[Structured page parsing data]
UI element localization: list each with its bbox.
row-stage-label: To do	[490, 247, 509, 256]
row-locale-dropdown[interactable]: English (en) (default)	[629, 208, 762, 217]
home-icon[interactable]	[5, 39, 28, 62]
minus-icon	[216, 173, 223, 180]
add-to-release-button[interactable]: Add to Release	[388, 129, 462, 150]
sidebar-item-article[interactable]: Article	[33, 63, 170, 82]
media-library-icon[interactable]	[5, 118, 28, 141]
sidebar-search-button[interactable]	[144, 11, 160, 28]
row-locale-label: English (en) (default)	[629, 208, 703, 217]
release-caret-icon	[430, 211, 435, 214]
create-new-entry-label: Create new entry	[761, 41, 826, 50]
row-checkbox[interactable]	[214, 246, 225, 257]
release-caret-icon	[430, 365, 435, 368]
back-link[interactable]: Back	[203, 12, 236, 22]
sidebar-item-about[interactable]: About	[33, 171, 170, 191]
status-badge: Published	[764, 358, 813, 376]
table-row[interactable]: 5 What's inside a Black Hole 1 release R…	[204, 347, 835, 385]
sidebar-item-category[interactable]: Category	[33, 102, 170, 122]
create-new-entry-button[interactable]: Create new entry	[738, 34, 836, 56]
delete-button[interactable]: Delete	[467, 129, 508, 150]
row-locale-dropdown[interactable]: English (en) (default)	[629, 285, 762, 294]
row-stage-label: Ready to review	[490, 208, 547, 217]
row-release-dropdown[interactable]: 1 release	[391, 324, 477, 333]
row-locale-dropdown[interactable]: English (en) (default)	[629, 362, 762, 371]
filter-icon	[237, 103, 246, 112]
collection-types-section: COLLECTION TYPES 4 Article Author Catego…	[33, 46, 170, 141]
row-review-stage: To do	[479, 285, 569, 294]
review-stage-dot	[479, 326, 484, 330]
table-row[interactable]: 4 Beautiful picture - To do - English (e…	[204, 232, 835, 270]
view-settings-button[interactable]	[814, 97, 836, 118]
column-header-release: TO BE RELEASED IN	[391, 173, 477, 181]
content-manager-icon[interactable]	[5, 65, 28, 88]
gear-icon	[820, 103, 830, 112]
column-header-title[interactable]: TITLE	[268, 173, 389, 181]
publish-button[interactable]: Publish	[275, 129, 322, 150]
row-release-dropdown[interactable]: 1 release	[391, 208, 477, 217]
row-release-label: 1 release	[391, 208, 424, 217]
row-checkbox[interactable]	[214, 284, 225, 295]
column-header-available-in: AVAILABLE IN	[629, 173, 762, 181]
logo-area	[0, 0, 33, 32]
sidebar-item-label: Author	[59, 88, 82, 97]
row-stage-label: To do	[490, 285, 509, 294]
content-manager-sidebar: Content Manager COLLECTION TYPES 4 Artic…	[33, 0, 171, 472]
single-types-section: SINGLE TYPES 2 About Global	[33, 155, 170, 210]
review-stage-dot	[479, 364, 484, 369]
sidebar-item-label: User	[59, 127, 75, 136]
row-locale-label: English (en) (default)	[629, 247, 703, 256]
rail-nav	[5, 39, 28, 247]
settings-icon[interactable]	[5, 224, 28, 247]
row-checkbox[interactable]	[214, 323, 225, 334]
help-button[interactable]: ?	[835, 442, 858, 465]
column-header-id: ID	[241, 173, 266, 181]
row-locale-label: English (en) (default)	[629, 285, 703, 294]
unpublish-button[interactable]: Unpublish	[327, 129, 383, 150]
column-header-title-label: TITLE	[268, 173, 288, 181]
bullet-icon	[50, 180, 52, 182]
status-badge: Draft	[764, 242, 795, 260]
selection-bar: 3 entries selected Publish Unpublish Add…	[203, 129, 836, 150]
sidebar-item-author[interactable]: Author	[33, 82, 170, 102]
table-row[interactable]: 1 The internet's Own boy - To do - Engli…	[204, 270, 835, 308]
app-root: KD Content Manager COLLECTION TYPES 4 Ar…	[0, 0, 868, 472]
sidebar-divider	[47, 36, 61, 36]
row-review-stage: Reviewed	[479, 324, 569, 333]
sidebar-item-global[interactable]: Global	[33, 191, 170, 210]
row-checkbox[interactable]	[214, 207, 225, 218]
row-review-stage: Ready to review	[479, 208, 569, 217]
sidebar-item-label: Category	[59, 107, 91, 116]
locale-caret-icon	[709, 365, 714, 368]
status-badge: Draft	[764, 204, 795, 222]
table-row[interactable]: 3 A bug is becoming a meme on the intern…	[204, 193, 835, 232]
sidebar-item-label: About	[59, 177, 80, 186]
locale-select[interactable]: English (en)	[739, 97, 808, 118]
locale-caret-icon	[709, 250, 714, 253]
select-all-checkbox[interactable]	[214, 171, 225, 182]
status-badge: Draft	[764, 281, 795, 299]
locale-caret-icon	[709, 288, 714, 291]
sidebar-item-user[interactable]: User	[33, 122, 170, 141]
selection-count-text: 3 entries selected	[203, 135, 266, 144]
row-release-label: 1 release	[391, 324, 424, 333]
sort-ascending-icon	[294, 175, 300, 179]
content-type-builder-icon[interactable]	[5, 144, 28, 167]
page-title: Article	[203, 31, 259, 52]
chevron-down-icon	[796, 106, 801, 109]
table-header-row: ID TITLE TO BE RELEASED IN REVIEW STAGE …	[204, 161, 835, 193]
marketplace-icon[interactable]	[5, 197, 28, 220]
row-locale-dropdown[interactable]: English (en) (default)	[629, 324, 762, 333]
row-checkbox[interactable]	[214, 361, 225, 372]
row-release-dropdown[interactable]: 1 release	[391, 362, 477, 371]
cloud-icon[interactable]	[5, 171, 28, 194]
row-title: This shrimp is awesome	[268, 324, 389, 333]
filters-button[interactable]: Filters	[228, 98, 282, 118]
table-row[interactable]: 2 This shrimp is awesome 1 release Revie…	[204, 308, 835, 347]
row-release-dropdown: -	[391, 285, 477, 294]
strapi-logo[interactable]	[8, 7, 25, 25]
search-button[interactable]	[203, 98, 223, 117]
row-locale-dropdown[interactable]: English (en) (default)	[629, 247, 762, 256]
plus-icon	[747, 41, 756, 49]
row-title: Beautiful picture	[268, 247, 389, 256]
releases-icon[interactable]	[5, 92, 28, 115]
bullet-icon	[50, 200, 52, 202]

▸ Required work: In the answer, each line of the data must appear exactly as written.

▸ Answer below:
UI element localization: list each with its bbox.
row-stage-label: To do	[490, 247, 509, 256]
row-locale-dropdown[interactable]: English (en) (default)	[629, 208, 762, 217]
home-icon[interactable]	[5, 39, 28, 62]
minus-icon	[216, 173, 223, 180]
add-to-release-button[interactable]: Add to Release	[388, 129, 462, 150]
sidebar-item-article[interactable]: Article	[33, 63, 170, 82]
media-library-icon[interactable]	[5, 118, 28, 141]
sidebar-search-button[interactable]	[144, 11, 160, 28]
row-locale-label: English (en) (default)	[629, 208, 703, 217]
release-caret-icon	[430, 211, 435, 214]
create-new-entry-label: Create new entry	[761, 41, 826, 50]
row-checkbox[interactable]	[214, 246, 225, 257]
release-caret-icon	[430, 365, 435, 368]
back-link[interactable]: Back	[203, 12, 236, 22]
sidebar-item-about[interactable]: About	[33, 171, 170, 191]
status-badge: Published	[764, 358, 813, 376]
table-row[interactable]: 5 What's inside a Black Hole 1 release R…	[204, 347, 835, 385]
sidebar-item-category[interactable]: Category	[33, 102, 170, 122]
create-new-entry-button[interactable]: Create new entry	[738, 34, 836, 56]
delete-button[interactable]: Delete	[467, 129, 508, 150]
row-locale-dropdown[interactable]: English (en) (default)	[629, 285, 762, 294]
row-stage-label: Ready to review	[490, 208, 547, 217]
row-release-dropdown[interactable]: 1 release	[391, 324, 477, 333]
row-locale-dropdown[interactable]: English (en) (default)	[629, 362, 762, 371]
filter-icon	[237, 103, 246, 112]
collection-types-section: COLLECTION TYPES 4 Article Author Catego…	[33, 46, 170, 141]
row-review-stage: To do	[479, 285, 569, 294]
review-stage-dot	[479, 326, 484, 330]
table-row[interactable]: 4 Beautiful picture - To do - English (e…	[204, 232, 835, 270]
view-settings-button[interactable]	[814, 97, 836, 118]
column-header-release: TO BE RELEASED IN	[391, 173, 477, 181]
content-manager-icon[interactable]	[5, 65, 28, 88]
gear-icon	[820, 103, 830, 112]
column-header-title[interactable]: TITLE	[268, 173, 389, 181]
publish-button[interactable]: Publish	[275, 129, 322, 150]
row-release-dropdown[interactable]: 1 release	[391, 208, 477, 217]
row-release-label: 1 release	[391, 208, 424, 217]
row-checkbox[interactable]	[214, 284, 225, 295]
column-header-available-in: AVAILABLE IN	[629, 173, 762, 181]
logo-area	[0, 0, 33, 32]
sidebar-item-label: Author	[59, 88, 82, 97]
row-stage-label: To do	[490, 285, 509, 294]
content-manager-sidebar: Content Manager COLLECTION TYPES 4 Artic…	[33, 0, 171, 472]
single-types-section: SINGLE TYPES 2 About Global	[33, 155, 170, 210]
review-stage-dot	[479, 364, 484, 369]
sidebar-item-label: User	[59, 127, 75, 136]
row-locale-label: English (en) (default)	[629, 247, 703, 256]
rail-nav	[5, 39, 28, 247]
settings-icon[interactable]	[5, 224, 28, 247]
row-checkbox[interactable]	[214, 323, 225, 334]
help-button[interactable]: ?	[835, 442, 858, 465]
column-header-id: ID	[241, 173, 266, 181]
row-locale-label: English (en) (default)	[629, 285, 703, 294]
unpublish-button[interactable]: Unpublish	[327, 129, 383, 150]
column-header-title-label: TITLE	[268, 173, 288, 181]
bullet-icon	[50, 180, 52, 182]
status-badge: Draft	[764, 242, 795, 260]
selection-bar: 3 entries selected Publish Unpublish Add…	[203, 129, 836, 150]
sidebar-item-author[interactable]: Author	[33, 82, 170, 102]
table-row[interactable]: 1 The internet's Own boy - To do - Engli…	[204, 270, 835, 308]
app-root: KD Content Manager COLLECTION TYPES 4 Ar…	[0, 0, 868, 472]
sidebar-divider	[47, 36, 61, 36]
row-review-stage: Reviewed	[479, 324, 569, 333]
sidebar-item-global[interactable]: Global	[33, 191, 170, 210]
row-checkbox[interactable]	[214, 207, 225, 218]
row-review-stage: Ready to review	[479, 208, 569, 217]
sidebar-item-label: Category	[59, 107, 91, 116]
locale-caret-icon	[709, 365, 714, 368]
status-badge: Draft	[764, 204, 795, 222]
table-row[interactable]: 3 A bug is becoming a meme on the intern…	[204, 193, 835, 232]
sidebar-item-label: About	[59, 177, 80, 186]
locale-select[interactable]: English (en)	[739, 97, 808, 118]
locale-caret-icon	[709, 250, 714, 253]
select-all-checkbox[interactable]	[214, 171, 225, 182]
status-badge: Draft	[764, 281, 795, 299]
locale-caret-icon	[709, 288, 714, 291]
sidebar-item-user[interactable]: User	[33, 122, 170, 141]
selection-count-text: 3 entries selected	[203, 135, 266, 144]
row-release-label: 1 release	[391, 324, 424, 333]
sort-ascending-icon	[294, 175, 300, 179]
content-type-builder-icon[interactable]	[5, 144, 28, 167]
page-title: Article	[203, 31, 259, 52]
chevron-down-icon	[796, 106, 801, 109]
table-header-row: ID TITLE TO BE RELEASED IN REVIEW STAGE …	[204, 161, 835, 193]
marketplace-icon[interactable]	[5, 197, 28, 220]
row-locale-dropdown[interactable]: English (en) (default)	[629, 324, 762, 333]
row-checkbox[interactable]	[214, 361, 225, 372]
row-release-dropdown[interactable]: 1 release	[391, 362, 477, 371]
cloud-icon[interactable]	[5, 171, 28, 194]
row-title: This shrimp is awesome	[268, 324, 389, 333]
filters-button[interactable]: Filters	[228, 98, 282, 118]
table-row[interactable]: 2 This shrimp is awesome 1 release Revie…	[204, 308, 835, 347]
row-release-dropdown: -	[391, 285, 477, 294]
strapi-logo[interactable]	[8, 7, 25, 25]
search-button[interactable]	[203, 98, 223, 117]
row-locale-dropdown[interactable]: English (en) (default)	[629, 247, 762, 256]
plus-icon	[747, 41, 756, 49]
row-title: Beautiful picture	[268, 247, 389, 256]
releases-icon[interactable]	[5, 92, 28, 115]
bullet-icon	[50, 200, 52, 202]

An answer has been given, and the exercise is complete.